Hmmmm. I ponder. Would we, as writers, attempt to play with words more often, forsake the need for perfection, exile the imminent imposter syndrome, if we simply viewed the blank page as a playground.
A place to execute an attempt, experiment, invite the fun, discover what we might have to say.
I watch my nephew, face red, breath puffing from his pursed lips in concentrated huffs. He strains his small body, propels it forward. Success!
His fingers find contact. Hand grips the metal of the monkey bars. He swings to the next bar, then the next, and the next! Navy blue stripes on his pocket tee juxtapose against the sunny yellow jungle gym. His grin stretches ear to ear as his feet make contact with the ladder.
Looking our way, he pumps his fists in the air with delighted celebration! We clap. Cheer loudly! “You did it! What hard work and you made it all the way!”
He hops to the sand and beelines toward the starting point.
Success is sweet and he wants to taste again.
The wonder of living in the freedom of new endeavors.
Could we, as writers, find the goodness, the tenderness, the indulgence, of adorning a fresh page with a bevy of syllables and letters and truth-filled fantasy if we granted ourselves permission to splash in the grace of playful fun?
Dip our pens in the inkwells of frolic, teach our keyboards to cut loose, let pencil lead gambol and frisk.
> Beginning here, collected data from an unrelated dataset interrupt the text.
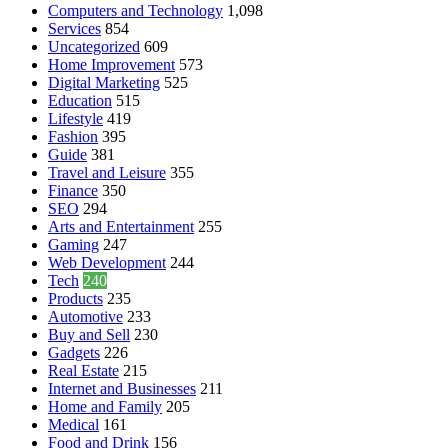
Computers and Technology
1,098
Services
854
Uncategorized
609
Home Improvement
573
Digital Marketing
525
Education
515
Lifestyle
419
Fashion
395
Guide
381
Travel and Leisure
355
Finance
350
SEO
294
Arts and Entertainment
255
Gaming
247
Web Development
244
Tech
240
Products
235
Automotive
233
Buy and Sell
230
Gadgets
226
Real Estate
215
Internet and Businesses
211
Home and Family
205
Medical
161
Food and Drink
156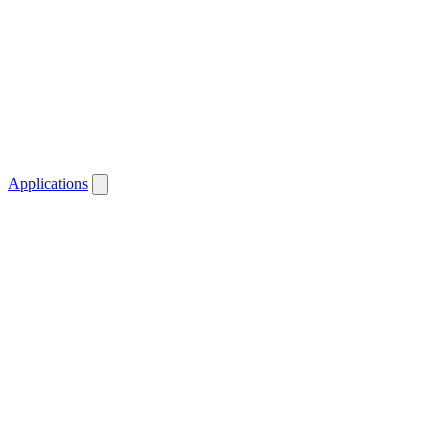
Applications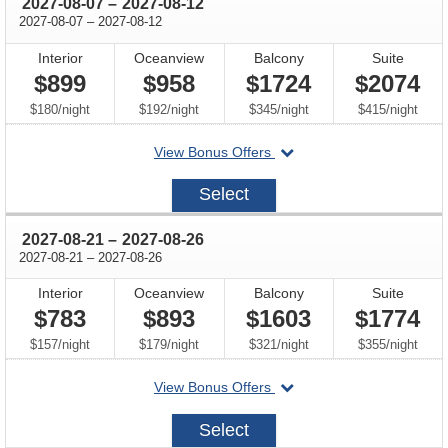
through
2027-08-07
–
2027-08-12
through
2027-08-07
–
2027-08-12
Interior
Oceanview
Balcony
Suite
$899
$958
$1724
$2074
per
per
per
per
$180
/
night
$192
/
night
$345
/
night
$415
/
night
departing
View Bonus Offers
on
2027-
Select
08-
07
through
2027-08-21
–
2027-08-26
through
2027-08-21
–
2027-08-26
Interior
Oceanview
Balcony
Suite
$783
$893
$1603
$1774
per
per
per
per
$157
/
night
$179
/
night
$321
/
night
$355
/
night
departing
View Bonus Offers
on
2027-
Select
08-
21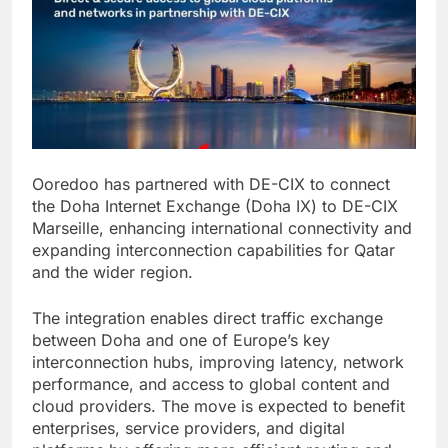
Ooredoo has partnered with DE-CIX to connect
the Doha Internet Exchange (Doha IX) to DE-CIX
Marseille, enhancing international connectivity and
expanding interconnection capabilities for Qatar
and the wider region.
The integration enables direct traffic exchange
between Doha and one of Europe’s key
interconnection hubs, improving latency, network
performance, and access to global content and
cloud providers. The move is expected to benefit
enterprises, service providers, and digital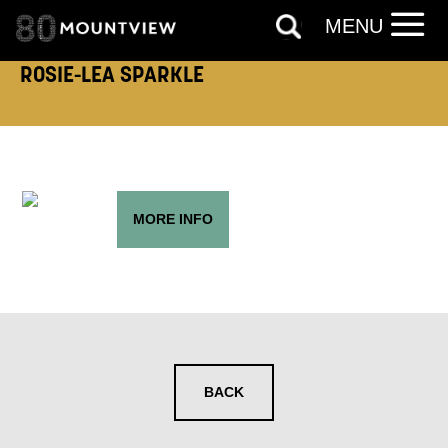
FIRST NAME:
LAST NAME:
MENU
ROSIE-LEA SPARKLE
EMAIL ADDRESS:
MORE INFO
ADDRESS DETAILS:
TELEPHONE:
BACK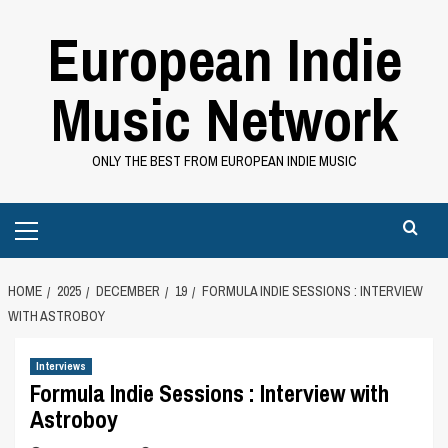
Skip
European Indie
to
content
Music Network
ONLY THE BEST FROM EUROPEAN INDIE MUSIC
Primary
Menu
HOME
2025
DECEMBER
19
FORMULA INDIE SESSIONS : INTERVIEW
WITH ASTROBOY
Interviews
Formula Indie Sessions : Interview with
Astroboy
Her tongue protrudes from one corner of her lips, switches to the other side. Concentration plays on her features and she swings the red croquet mallet. It connects and a shine of red rolls toward the wicket. It slows and stops midway. Braids flipped across her shoulders, she runs to stand beside her ball. Dimples emerge at the corners of her big smile. Her sisters clap and big brother steps up to take his turn. They’re a merry band. Lemonade sweats in glasses amongst crumbs and paper plates. Penny curls beneath the white picnic table, tail curled around her paws. She’s contented from the success of sniffing out the scraps and dropped cracker pieces. Leaves rustle above on the warm midsummer evening.
A mix of concentration and contentment. Skills honed in happy entertainment. Presence to life. A sense of being, of dwelling in the moment. No rigorous schedule to keep. No deadline. Only a sense of savoring.
Her camera shutter snaps in quick succession. Looking at life through the lens, capturing moments in motion and holding them forever as treasured frames. Sprinkler spray arches high. Sunlight catches, dances, sparkles. Black tresses of her subject bounce against cocoa-brown skin. Bow straps flap against shoulders and the snowy-white skirt of her sundress billows as she runs toward the water drops face wreathed in delight. Eyelet hem brushes bare legs and brushes against the head of Waverly, their Westie puppy.
Click! Click! Click!
Freezing the everyday joy of today, of water play, of childhood too quickly gone. She knows these photos will be splendid. The light, the spray, the kinky-curly hair framing her daughter’s face, the ruffled baby puppy fur.
They both play. Mama and daughter. One with camera lens. One with puppy friend and water.
Play is the glitter of life. It dusts the harder days with hope, adds pizzazz to the precious. It bears the privilege of acknowledging the beauty in the everyday.
Hands us a hundred hints toward truth.
Perhaps in allowing ourselves to play, we connect with our creativity, our passion, our compassion. Meet our dreams when we’re dancing in the orchard. Find fun when we follow the flashing trout along the creekbank. Bear witness as we bask in the bright spring sky.
And perhaps, we as writers, breathe freer, smile wider, type faster as the power of play in story becomes clearer, the wonder of wordplay grips us, the love of language charms us with every grace imaginable.